*Assigned task*. Set down, please, without alteration, the lines of the entries below from the first through the one containing "質問：このページの内容は役に立".

*Material for this exercise*.

════════════════════

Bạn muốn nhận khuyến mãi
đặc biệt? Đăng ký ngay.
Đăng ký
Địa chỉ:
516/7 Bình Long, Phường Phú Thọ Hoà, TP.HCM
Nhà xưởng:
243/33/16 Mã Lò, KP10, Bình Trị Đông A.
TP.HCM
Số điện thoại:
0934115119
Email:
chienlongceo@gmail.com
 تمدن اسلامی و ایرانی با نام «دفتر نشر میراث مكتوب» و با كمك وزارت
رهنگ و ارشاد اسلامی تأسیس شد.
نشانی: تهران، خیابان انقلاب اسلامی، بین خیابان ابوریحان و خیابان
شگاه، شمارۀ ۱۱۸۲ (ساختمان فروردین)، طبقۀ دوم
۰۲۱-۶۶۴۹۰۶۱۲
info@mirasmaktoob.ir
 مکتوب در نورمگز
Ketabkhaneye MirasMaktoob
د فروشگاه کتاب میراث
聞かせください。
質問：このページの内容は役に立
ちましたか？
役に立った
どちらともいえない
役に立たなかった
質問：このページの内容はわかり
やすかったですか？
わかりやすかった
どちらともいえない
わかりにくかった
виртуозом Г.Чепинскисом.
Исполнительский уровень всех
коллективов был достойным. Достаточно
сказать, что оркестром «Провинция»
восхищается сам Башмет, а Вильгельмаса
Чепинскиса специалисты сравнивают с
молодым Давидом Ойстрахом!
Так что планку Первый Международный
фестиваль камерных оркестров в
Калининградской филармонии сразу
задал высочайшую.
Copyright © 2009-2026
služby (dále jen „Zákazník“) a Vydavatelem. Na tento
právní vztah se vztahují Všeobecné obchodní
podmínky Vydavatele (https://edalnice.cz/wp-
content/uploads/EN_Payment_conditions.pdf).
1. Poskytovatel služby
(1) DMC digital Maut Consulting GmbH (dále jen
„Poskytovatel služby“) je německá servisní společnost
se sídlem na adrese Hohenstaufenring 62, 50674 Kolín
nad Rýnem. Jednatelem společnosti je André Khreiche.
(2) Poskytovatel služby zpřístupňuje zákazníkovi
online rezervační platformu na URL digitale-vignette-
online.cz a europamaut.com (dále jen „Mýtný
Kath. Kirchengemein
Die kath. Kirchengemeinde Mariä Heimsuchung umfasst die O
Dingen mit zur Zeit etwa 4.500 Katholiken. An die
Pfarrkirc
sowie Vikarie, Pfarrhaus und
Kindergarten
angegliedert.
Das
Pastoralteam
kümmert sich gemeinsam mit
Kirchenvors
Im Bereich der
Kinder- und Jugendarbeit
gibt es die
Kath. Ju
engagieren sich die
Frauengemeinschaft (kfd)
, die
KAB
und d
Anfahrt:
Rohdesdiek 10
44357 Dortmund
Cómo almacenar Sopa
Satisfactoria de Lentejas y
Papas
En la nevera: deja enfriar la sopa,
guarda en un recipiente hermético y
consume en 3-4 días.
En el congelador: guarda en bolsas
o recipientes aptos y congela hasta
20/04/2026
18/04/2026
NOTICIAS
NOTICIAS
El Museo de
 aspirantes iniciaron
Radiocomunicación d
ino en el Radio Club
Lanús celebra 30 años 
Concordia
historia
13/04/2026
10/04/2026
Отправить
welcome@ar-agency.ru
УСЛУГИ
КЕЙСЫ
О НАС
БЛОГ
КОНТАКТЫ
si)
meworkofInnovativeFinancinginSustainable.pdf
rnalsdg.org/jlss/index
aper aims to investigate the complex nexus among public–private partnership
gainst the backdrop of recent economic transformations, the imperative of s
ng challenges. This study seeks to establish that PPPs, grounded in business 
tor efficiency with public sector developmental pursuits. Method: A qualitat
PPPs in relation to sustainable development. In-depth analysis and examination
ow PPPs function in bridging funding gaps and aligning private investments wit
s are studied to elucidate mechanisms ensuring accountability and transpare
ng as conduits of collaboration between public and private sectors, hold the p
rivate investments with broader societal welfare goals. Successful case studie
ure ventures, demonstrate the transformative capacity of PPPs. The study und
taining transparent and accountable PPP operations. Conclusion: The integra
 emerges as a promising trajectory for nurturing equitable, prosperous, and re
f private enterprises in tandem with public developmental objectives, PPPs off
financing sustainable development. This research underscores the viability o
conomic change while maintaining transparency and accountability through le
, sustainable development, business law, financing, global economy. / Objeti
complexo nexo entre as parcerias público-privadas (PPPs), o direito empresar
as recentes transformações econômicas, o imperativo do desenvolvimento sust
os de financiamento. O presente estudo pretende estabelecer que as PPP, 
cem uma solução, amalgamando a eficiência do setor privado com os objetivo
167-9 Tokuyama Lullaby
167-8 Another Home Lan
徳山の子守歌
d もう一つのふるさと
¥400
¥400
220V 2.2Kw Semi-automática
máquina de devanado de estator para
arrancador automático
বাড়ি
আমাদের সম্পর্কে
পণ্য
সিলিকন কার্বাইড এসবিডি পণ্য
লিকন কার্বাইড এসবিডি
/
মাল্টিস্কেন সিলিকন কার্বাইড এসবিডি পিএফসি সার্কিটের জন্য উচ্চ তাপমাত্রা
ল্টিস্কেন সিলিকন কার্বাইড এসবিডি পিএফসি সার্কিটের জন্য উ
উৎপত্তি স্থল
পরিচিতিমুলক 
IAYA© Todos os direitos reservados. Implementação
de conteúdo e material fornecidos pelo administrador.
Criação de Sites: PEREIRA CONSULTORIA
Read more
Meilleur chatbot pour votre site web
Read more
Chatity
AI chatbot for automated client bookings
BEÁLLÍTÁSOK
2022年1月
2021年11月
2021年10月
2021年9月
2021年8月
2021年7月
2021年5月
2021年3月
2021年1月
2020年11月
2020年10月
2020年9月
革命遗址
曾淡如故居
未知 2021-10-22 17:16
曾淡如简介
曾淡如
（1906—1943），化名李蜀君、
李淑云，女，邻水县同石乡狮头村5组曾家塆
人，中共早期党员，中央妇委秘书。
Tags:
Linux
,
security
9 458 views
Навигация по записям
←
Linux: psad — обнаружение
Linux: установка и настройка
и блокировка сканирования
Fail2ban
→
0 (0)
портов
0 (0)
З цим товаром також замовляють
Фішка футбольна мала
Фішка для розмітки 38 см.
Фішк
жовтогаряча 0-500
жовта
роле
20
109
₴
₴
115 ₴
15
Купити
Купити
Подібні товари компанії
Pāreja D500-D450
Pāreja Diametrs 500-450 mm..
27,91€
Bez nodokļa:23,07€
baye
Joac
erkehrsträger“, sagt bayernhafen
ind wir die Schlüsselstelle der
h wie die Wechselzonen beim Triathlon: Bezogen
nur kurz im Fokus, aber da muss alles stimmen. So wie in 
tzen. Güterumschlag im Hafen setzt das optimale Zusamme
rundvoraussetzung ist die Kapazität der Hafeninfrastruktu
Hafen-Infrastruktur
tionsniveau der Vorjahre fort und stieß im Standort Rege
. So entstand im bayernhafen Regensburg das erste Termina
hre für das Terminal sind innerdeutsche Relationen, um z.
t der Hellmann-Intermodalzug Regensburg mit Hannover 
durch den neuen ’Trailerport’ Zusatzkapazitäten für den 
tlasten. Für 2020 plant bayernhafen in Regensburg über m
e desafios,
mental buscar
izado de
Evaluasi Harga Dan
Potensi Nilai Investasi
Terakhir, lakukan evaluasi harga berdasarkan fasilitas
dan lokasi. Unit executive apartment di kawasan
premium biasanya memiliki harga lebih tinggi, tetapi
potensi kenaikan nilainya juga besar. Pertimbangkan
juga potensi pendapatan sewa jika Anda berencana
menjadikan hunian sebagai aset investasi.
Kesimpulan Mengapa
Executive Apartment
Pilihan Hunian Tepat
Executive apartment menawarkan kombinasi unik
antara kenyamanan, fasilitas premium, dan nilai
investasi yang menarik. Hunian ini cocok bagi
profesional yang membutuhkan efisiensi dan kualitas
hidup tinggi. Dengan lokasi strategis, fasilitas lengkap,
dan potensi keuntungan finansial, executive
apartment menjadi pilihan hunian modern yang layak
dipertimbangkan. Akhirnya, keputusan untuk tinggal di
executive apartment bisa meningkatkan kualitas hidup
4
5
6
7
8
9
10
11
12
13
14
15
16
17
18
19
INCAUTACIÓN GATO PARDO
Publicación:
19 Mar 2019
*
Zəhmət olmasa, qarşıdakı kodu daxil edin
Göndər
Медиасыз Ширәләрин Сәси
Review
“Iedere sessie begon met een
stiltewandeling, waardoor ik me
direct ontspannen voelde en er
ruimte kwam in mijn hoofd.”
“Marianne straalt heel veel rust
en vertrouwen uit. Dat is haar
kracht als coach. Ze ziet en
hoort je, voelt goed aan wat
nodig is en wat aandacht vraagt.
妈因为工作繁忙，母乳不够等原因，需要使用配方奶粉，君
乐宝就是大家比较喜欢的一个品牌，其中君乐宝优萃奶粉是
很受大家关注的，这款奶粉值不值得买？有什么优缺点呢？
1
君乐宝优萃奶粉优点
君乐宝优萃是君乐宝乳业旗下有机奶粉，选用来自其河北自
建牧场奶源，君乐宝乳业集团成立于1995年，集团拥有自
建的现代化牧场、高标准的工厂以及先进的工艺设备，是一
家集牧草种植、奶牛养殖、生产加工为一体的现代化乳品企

════════════════════

*Task solution*.
Bạn muốn nhận khuyến mãi
đặc biệt? Đăng ký ngay.
Đăng ký
Địa chỉ:
516/7 Bình Long, Phường Phú Thọ Hoà, TP.HCM
Nhà xưởng:
243/33/16 Mã Lò, KP10, Bình Trị Đông A.
TP.HCM
Số điện thoại:
0934115119
Email:
chienlongceo@gmail.com
 تمدن اسلامی و ایرانی با نام «دفتر نشر میراث مكتوب» و با كمك وزارت
رهنگ و ارشاد اسلامی تأسیس شد.
نشانی: تهران، خیابان انقلاب اسلامی، بین خیابان ابوریحان و خیابان
شگاه، شمارۀ ۱۱۸۲ (ساختمان فروردین)، طبقۀ دوم
۰۲۱-۶۶۴۹۰۶۱۲
info@mirasmaktoob.ir
 مکتوب در نورمگز
Ketabkhaneye MirasMaktoob
د فروشگاه کتاب میراث
聞かせください。
質問：このページの内容は役に立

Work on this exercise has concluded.